Haidar Bagir dan Tarekat Alawiyah

178 views

Dalam suatu kesempatan, Haidar Bagir, seorang aktivis keilmuan Islam kelahiran Solo, Jawa Tengah, ini menyampaikan pandangannya tentang prinsip damai dan cinta dalam Tarekat Alawiyah. Haidar Bagir memang dibesarkan di lingkungan yang memegang teguh nilai-nilai dasar dari Tarekat Alawiyah. Lumrah jika kemudian ia fokus dalam menekuni kajian Timur Tengah, khususnya dalam dunia tasawuf.

Pada kesempatan tersebut, Haidar Bagir mengawali penjelasan dengan melakukan pelurusan terhadap makna tarekat. Tarekat (thariqah) yang menurutnya bermakna “jalan-jalan kecil/ pintas” adalah bagian atau cabang dari syariah yang berarti “jalan besar”. Tidak seperti fungsi jalan tol, apabila seseorang ingin menuju suatu tempat terpencil (misal, sumber air kehidupan), maka seseorang harus melewati jalan yang lebih kecil untuk bisa menuju tempat tersebut, bukan jalan tol.

Advertisements

Banyak yang menyatakan bahwa mengikuti sebuah (jalan) tarekat adalah menjauhkan diri dari ketentuan syariat (Islam), namun Haidar Bagir tidak sejalan dengan pernyataan ini. Menurutnya, tarekat adalah tahap lanjut seseorang dalam menjalani pengalaman keagamaan yang lebih dalam, yang mana tentu harus melewati jalan ini.

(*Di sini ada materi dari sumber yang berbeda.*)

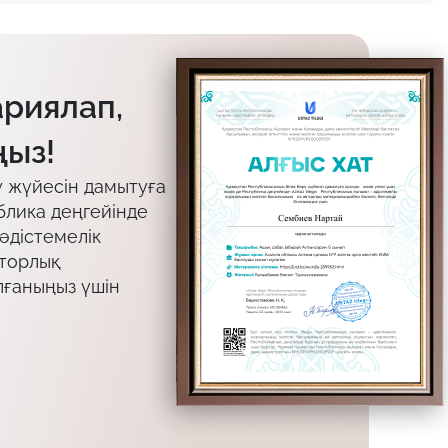
ариялап,
ыз!
у жүйесін дамытуға
блика деңгейінде
 әдістемелік
вторлық
лғаныңыз үшін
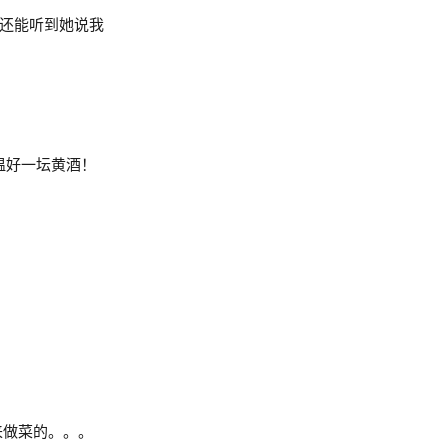
还能听到她说我
iro 温好一坛黄酒！
来做菜的。。。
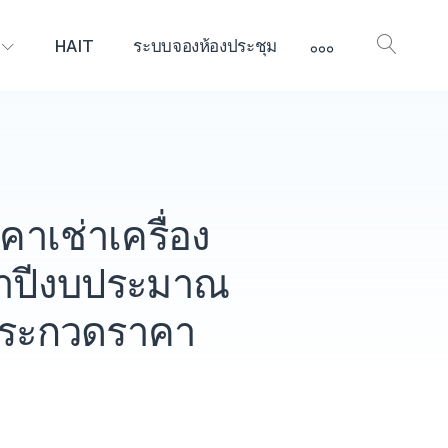
More
HAIT
ระบบจองห้องประชุม
Open
Searc
เช่าเครื่อง
ะจำปีงบประมาณ
ประกวดราคา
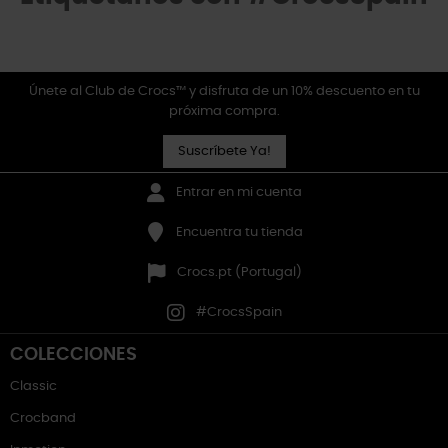
Únete al Club de Crocs™ y disfruta de un 10% descuento en tu
próxima compra.
Suscríbete Ya!
Entrar en mi cuenta
Encuentra tu tienda
Crocs.pt (Portugal)
#CrocsSpain
COLECCIONES
Classic
Crocband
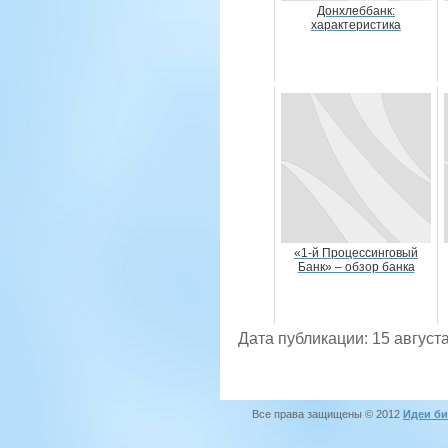
Донхлеббанк:
характеристика
«1-й Процессинговый
Банк» – обзор банка
Дата публикации: 15 августа
Все права защищены © 2012
Идеи би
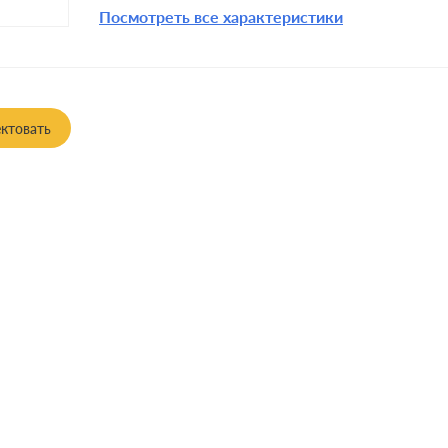
Посмотреть все характеристики
ктовать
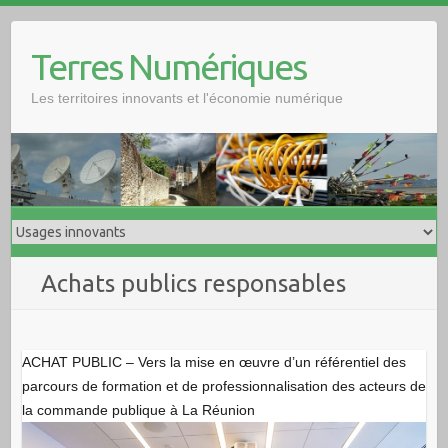
Skip
to
Terres Numériques
content
Les territoires innovants et l'économie numérique
Achats publics responsables
ACHAT PUBLIC – Vers la mise en œuvre d’un référentiel des
parcours de formation et de professionnalisation des acteurs de
la commande publique à La Réunion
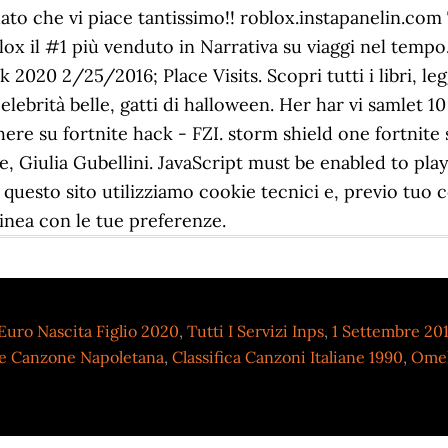
Euro Nascita Figlio 2020
,
Tutti I Servizi Inps
,
1 Settembre 20
 Te Canzone Napoletana
,
Classifica Canzoni Italiane 1990
,
Omel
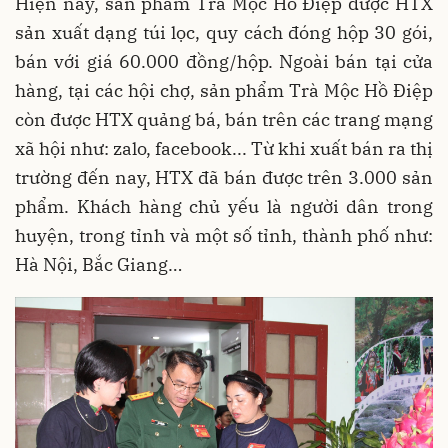
Hiện nay, sản phẩm Trà Mộc Hồ Điệp được HTX
sản xuất dạng túi lọc, quy cách đóng hộp 30 gói,
bán với giá 60.000 đồng/hộp. Ngoài bán tại cửa
hàng, tại các hội chợ, sản phẩm Trà Mộc Hồ Điệp
còn được HTX quảng bá, bán trên các trang mạng
xã hội như: zalo, facebook... Từ khi xuất bán ra thị
trường đến nay, HTX đã bán được trên 3.000 sản
phẩm. Khách hàng chủ yếu là người dân trong
huyện, trong tỉnh và một số tỉnh, thành phố như:
Hà Nội, Bắc Giang…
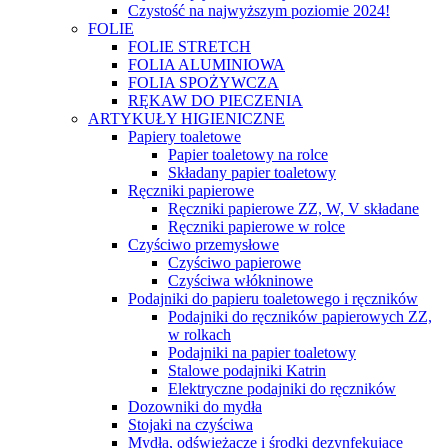
Czystość na najwyższym poziomie 2024!
FOLIE
FOLIE STRETCH
FOLIA ALUMINIOWA
FOLIA SPOŻYWCZA
RĘKAW DO PIECZENIA
ARTYKUŁY HIGIENICZNE
Papiery toaletowe
Papier toaletowy na rolce
Składany papier toaletowy
Ręczniki papierowe
Ręczniki papierowe ZZ, W, V składane
Ręczniki papierowe w rolce
Czyściwo przemysłowe
Czyściwo papierowe
Czyściwa włókninowe
Podajniki do papieru toaletowego i ręczników
Podajniki do ręczników papierowych ZZ,
w rolkach
Podajniki na papier toaletowy
Stalowe podajniki Katrin
Elektryczne podajniki do ręczników
Dozowniki do mydła
Stojaki na czyściwa
Mydła, odświeżacze i środki dezynfekujące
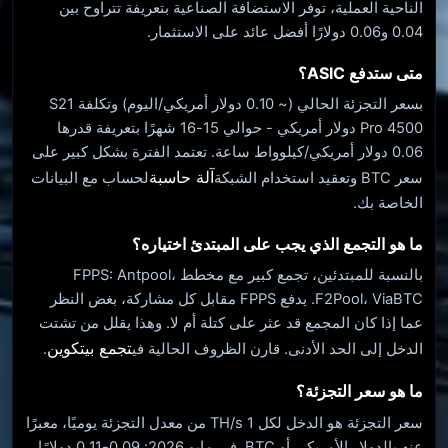
الناحية العملية، توفر الاستضافة الصناعية بتعريفة تتراوح بين
0.04 و0.06 دولارًا أفضل عائد على الاستثمار.
متى ستدفع ASIC؟
بسعر التجزئة الحالي (~ 0.10 دولار أمريكي/اليوم) وتكلفة S21
Pro 4500 دولار أمريكي - حوالي 15-16 شهرًا بتعريفة قدرها
0.06 دولار أمريكي/كيلوواط ساعة. تعتمد الفترة بشكل كبير على
آلة حاسبة
سعر BTC وتعقيد استخدام الشبكة
لحساب مع البيانات
الخاصة بك.
ما هو التجمع الذي يجب على المبتدئ اختياره؟
بالنسبة للمبتدئين، تجمع كبير مع مخطط FPPS: Antpool،
F2Pool، ViaBTC. يدفع FPPS مقابل كل مشاركة، بغض النظر
عما إذا كان المجمع قد عثر على كتلة أم لا. وهذا يقلل من تشتت
تجمع بيتكوين
الدخل إلى الحد الأدنى. قارن الظروف الحالية في
.
ما هو سعر التجزئة؟
سعر التجزئة هو الدخل لكل 1 TH/s من معدل التجزئة يوميًا، معبرًا
عنه بالدولار الأمريكي أو BTC. في مايو 2026: 0.09-0.11 دولارًا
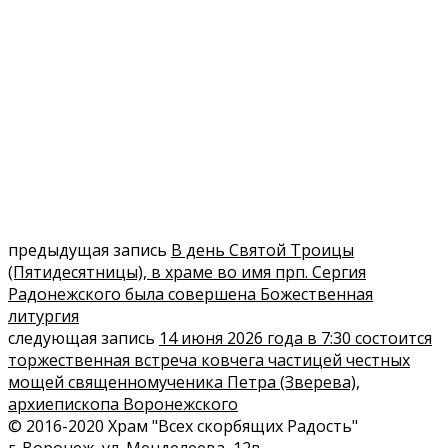
предыдущая запись
В день Святой Троицы
(Пятидесятницы), в храме во имя прп. Сергия
Радонежского была совершена Божественная
литургия
следующая запись
14 июня 2026 года в 7:30 состоится
торжественная встреча ковчега частицей честных
мощей священномученика Петра (Зверева),
архиепископа Воронежского
© 2016-2020 Храм "Всех скорбящих Радость"
г. Воронеж, ул. Менделеева, 12в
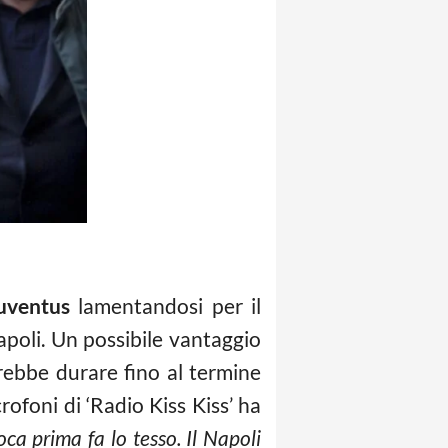
uventus
lamentandosi per il
apoli. Un possibile vantaggio
trebbe durare fino al termine
icrofoni di ‘Radio Kiss Kiss’ ha
ca prima fa lo tesso. Il Napoli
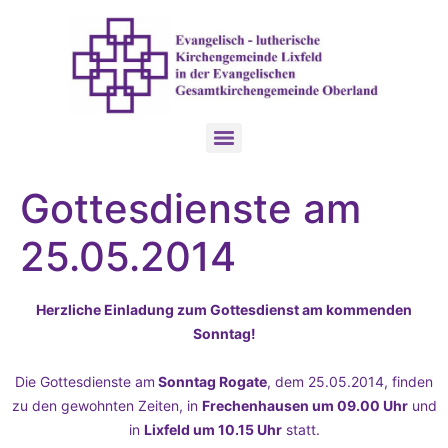
Gottesdienste am
25.05.2014
Herzliche Einladung zum Gottesdienst am kommenden
Sonntag!
Die Gottesdienste am
Sonntag Rogate
, dem 25.05.2014, finden
zu den gewohnten Zeiten, in
Frechenhausen um 09.00 Uhr
und
in
Lixfeld um 10.15 Uhr
statt.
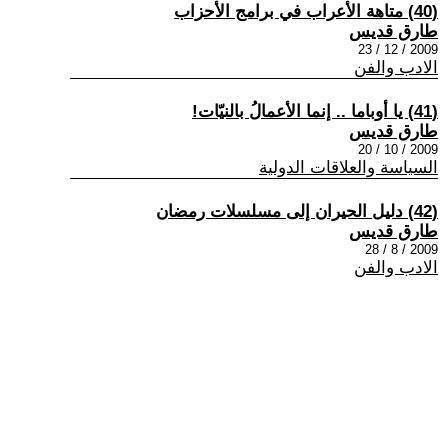
(40) متاهة الأعراب في برامج الأحزاب
طارق قديس
2009 / 12 / 23
الادب والفن
(41) يا أوباما .. إنما الأعمالُ بالنيّات!
طارق قديس
2009 / 10 / 20
السياسة والعلاقات الدولية
(42) دليل الحيران إلى مسلسلات رمضان
طارق قديس
2009 / 8 / 28
الادب والفن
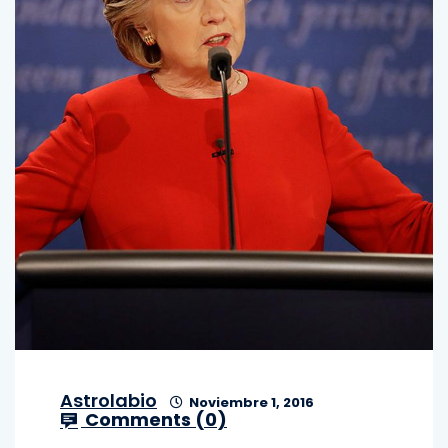
Astrolabio
Noviembre 1, 2016
Comments (
0
)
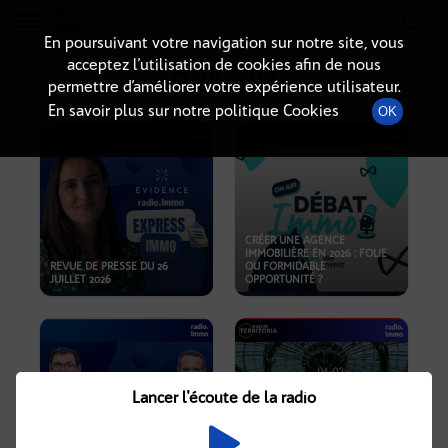
Radio-immo.fr
Premiere webradio d'information immobiliere
En poursuivant votre navigation sur notre site, vous
acceptez l’utilisation de cookies afin de nous
PODCASTS
permettre d’améliorer votre expérience utilisateur.
En savoir plus sur notre politique Cookies
OK
CRÉER UNE AGENCE
IMMOBILIÈRE EN 2026 : FOLIE
REVUE DE PRESSE DU 26
OU FORMIDABLE
JUILLET 2026
OPPORTUNITÉ ?
Lancer l'écoute de la radio
CRISE IMMOBILIÈRE, PRIX EN
BAISSE, NOUVELLES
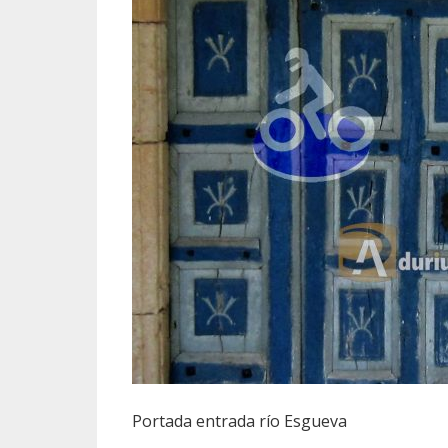
Portada entrada río Esgueva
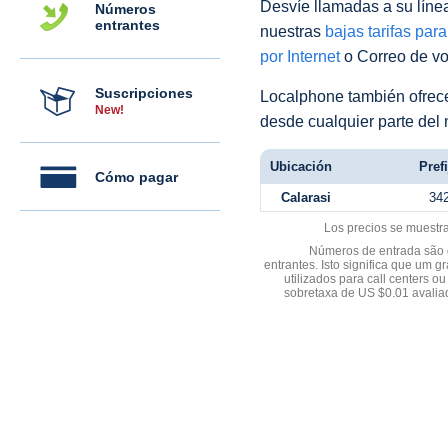
Desvíe llamadas a su línea 
Números
entrantes
nuestras
bajas tarifas par
por Internet
o Correo de voz
Suscripciones
Localphone también ofre
New!
desde cualquier parte del
Ubicación
Pref
Cómo pagar
Calarasi
34
Los precios se muestr
Números de entrada são d
entrantes. Isto significa que u
utilizados para call centers
sobretaxa de US $0.01 avali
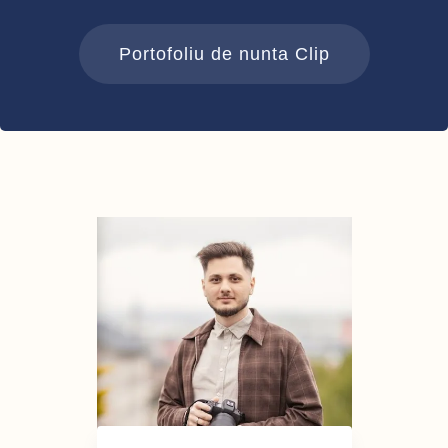
Portofoliu de nunta Clip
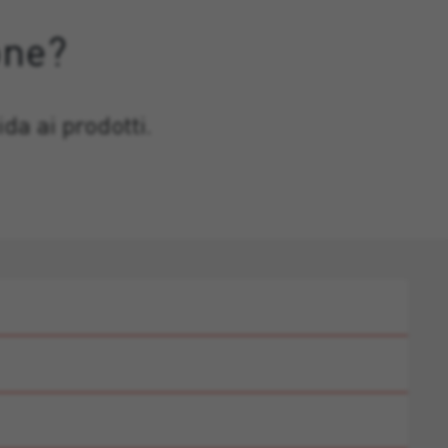
one?
da ai prodotti.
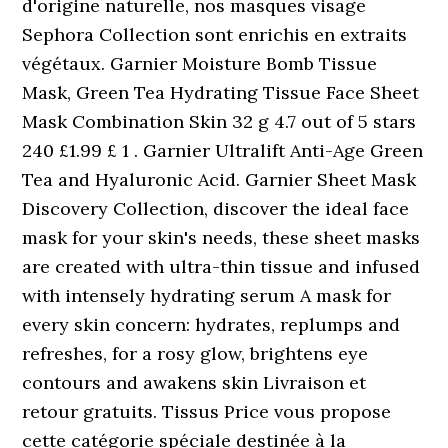
d'origine naturelle, nos masques visage
Sephora Collection sont enrichis en extraits
végétaux. Garnier Moisture Bomb Tissue
Mask, Green Tea Hydrating Tissue Face Sheet
Mask Combination Skin 32 g 4.7 out of 5 stars
240 £1.99 £ 1 . Garnier Ultralift Anti-Age Green
Tea and Hyaluronic Acid. Garnier Sheet Mask
Discovery Collection, discover the ideal face
mask for your skin's needs, these sheet masks
are created with ultra-thin tissue and infused
with intensely hydrating serum A mask for
every skin concern: hydrates, replumps and
refreshes, for a rosy glow, brightens eye
contours and awakens skin Livraison et
retour gratuits. Tissus Price vous propose
cette catégorie spéciale destinée à la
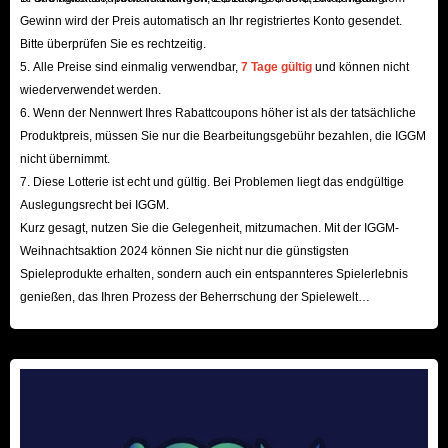
star), we believe we can provide you with consistently high-quality
Gewinn wird der Preis automatisch an Ihr registriertes Konto gesendet.
Bitte überprüfen Sie es rechtzeitig.
service.
5. Alle Preise sind einmalig verwendbar,
7 Tage gültig
und können nicht
Fast Delivery
: Thanks to ample stock, we always guarantee that your
wiederverwendet werden.
Love and Deepspace Crystals top-ups bought from IGGM.com will be
6. Wenn der Nennwert Ihres Rabattcoupons höher ist als der tatsächliche
shipped as quickly as possible. We understand that every second is
Produktpreis, müssen Sie nur die Bearbeitungsgebühr bezahlen, die IGGM
nicht übernimmt.
crucial for players in the game, so we will ship your order in the fastest
7. Diese Lotterie ist echt und gültig. Bei Problemen liegt das endgültige
possible time after payment. You can basically just relax and grab a
Auslegungsrecht bei IGGM.
coffee while your crystals arrive in your account.
Kurz gesagt, nutzen Sie die Gelegenheit, mitzumachen. Mit der IGGM-
Refund Guarantee
: Even in the worst-case scenario, if there are
Weihnachtsaktion 2024 können Sie nicht nur die günstigsten
delivery delays due to uncontrollable reasons, you can request a refund
Spieleprodukte erhalten, sondern auch ein entspannteres Spielerlebnis
genießen, das Ihren Prozess der Beherrschung der Spielewelt
at any time before we complete the top-up. Your funds will be returned
beschleunigt! Wir freuen uns auf Ihren Besuch hier!
to your account quickly. You have nothing to worry about!
What Are The Advantages Of Buying Love and
Deepspace Top-up Services?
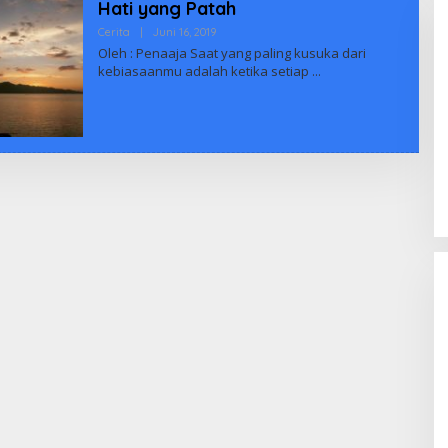
Hati yang Patah
Oleh
Cerita
|
Juni 16, 2019
Yati
Oleh : Penaaja Saat yang paling kusuka dari
kebiasaanmu adalah ketika setiap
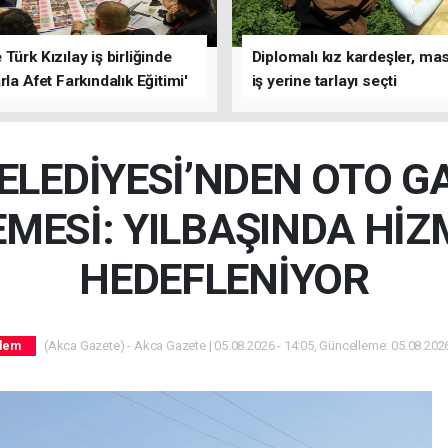
Türk Kızılay iş birliğinde
Diplomalı kız kardeşler, ma
rla Afet Farkındalık Eğitimi'
iş yerine tarlayı seçti
ı
LEDİYESİ’NDEN OTO G
EMESİ: YILBAŞINDA Hİ
HEDEFLENİYOR
(Akca Gazete) - Akca Gazete | 05.08.2026 - 14:05, Güncelleme: 05.08.2026
dem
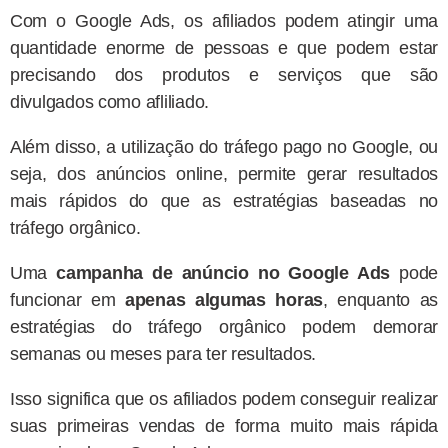
Com o Google Ads, os afiliados podem atingir uma
quantidade enorme de pessoas e que podem estar
precisando dos produtos e serviços que são
divulgados como afliliado.
Além disso, a utilização do tráfego pago no Google, ou
seja, dos anúncios online, permite gerar resultados
mais rápidos do que as estratégias baseadas no
tráfego orgânico.
Uma
campanha de anúncio no Google Ads
pode
funcionar em
apenas algumas horas
, enquanto as
estratégias do tráfego orgânico podem demorar
semanas ou meses para ter resultados.
Isso significa que os afiliados podem conseguir realizar
suas primeiras vendas de forma muito mais rápida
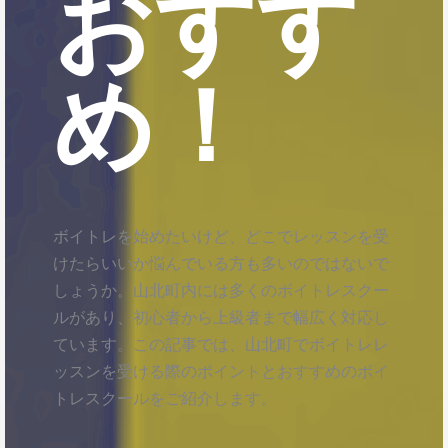
おすす
め！
ボイトレを始めたいけど、どこでレッスンを受
けたらいいか悩んでいる方も多いのではないで
しょうか。山北町内には多くのボイトレスクー
ルがあり、初心者から上級者まで幅広く対応し
ています。この記事では、山北町でボイトレレ
ッスンを受ける際のポイントとおすすめのボイ
トレスクールをご紹介します。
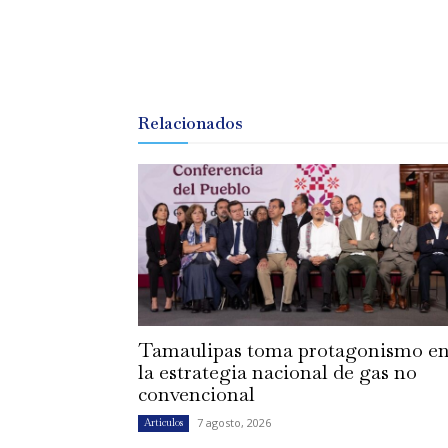
Relacionados
Tamaulipas toma protagonismo e
la estrategia nacional de gas no
convencional
7 agosto, 2026
Artículos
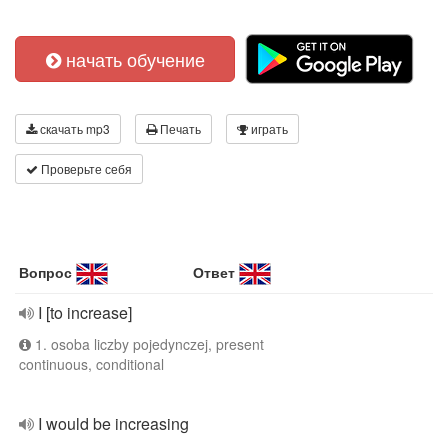
начать обучение
скачать mp3
Печать
играть
Проверьте себя
Вопрос
Ответ
I [to increase]
1. osoba liczby pojedynczej, present
continuous, conditional
I would be increasing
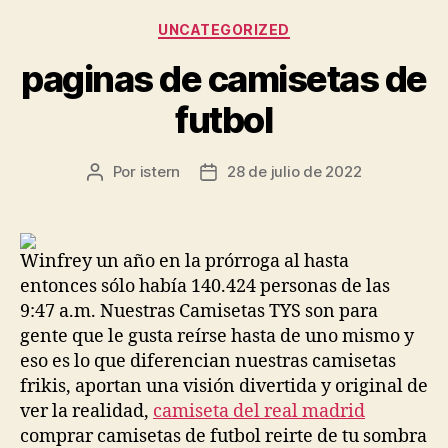
Categorías
UNCATEGORIZED
paginas de camisetas de
futbol
Por
istern
28 de julio de 2022
Autor
Fecha
de
de
la
la
entrada
entrada
Winfrey un año en la prórroga al hasta
entonces sólo había 140.424 personas de las
9:47 a.m. Nuestras Camisetas TYS son para
gente que le gusta reírse hasta de uno mismo y
eso es lo que diferencian nuestras camisetas
frikis, aportan una visión divertida y original de
ver la realidad,
camiseta del real madrid
comprar camisetas de futbol reirte de tu sombra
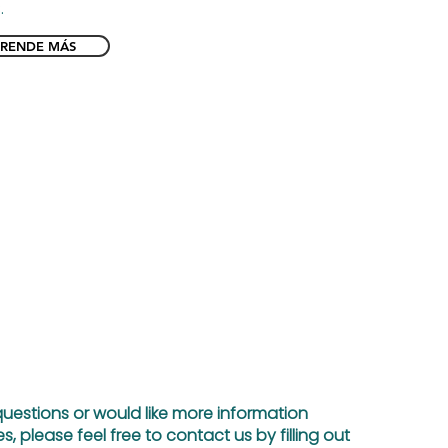
.
RENDE MÁS
questions or would like more information
s, please feel free to contact us by filling out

Baginya, Tarekat Alawiyah adalah representasi dari ajaran serta ijtihad dari para ulama terdahulu. Dalam tarekat ini, pijakan para Alawiyyin (kelompok ‘Alawiyah) dalam menjalankan praktik tasawufnya adalah kepada Imam al-Ghazali serta Imam Abu Hasan as Syadziliy. Para Alawiyyin menganggap bahwa agama perlu dihidupkan dengan koridor syari yang tepat, sekaligus dengan hiasan tasawuf yang mendalam. Landasan ini tidak lain juga berdasar pada konsep “muamalah tasawuf” yang diperkenalkan Imam al-Ghazali dalam kitab fenomenalnya, Ihya Ulumuddin.

Tarekat Damai dan Cinta

Haidar Bagir, pada kesempatan tersebut, menerangkan bahwa Tarekat Alawiyah mempunyai prinsip-prinsip mendasar tentang damai dan cinta. Para Alawiyyin mendasari prinsip mereka pada penghindaran terhadap suatu konflik yang besar dalam rangka menjaga perdamaian.

Ini dilatarbelakangi oleh para pendahulu mereka, seperti Imam Ahmad bin Isa al Muhadjir, yang pernah hijrah dari Irak karena terjadi fitnah besar (chaos) ke Hadhramaut, Yaman. Bentuk penghindaran ini bukan berarti kekalahan atau suatu kelemahan. Namun sebaliknya, penghindaran di sini adalah untuk pencapaian suatu kemaslahatan yang lebih mendasar.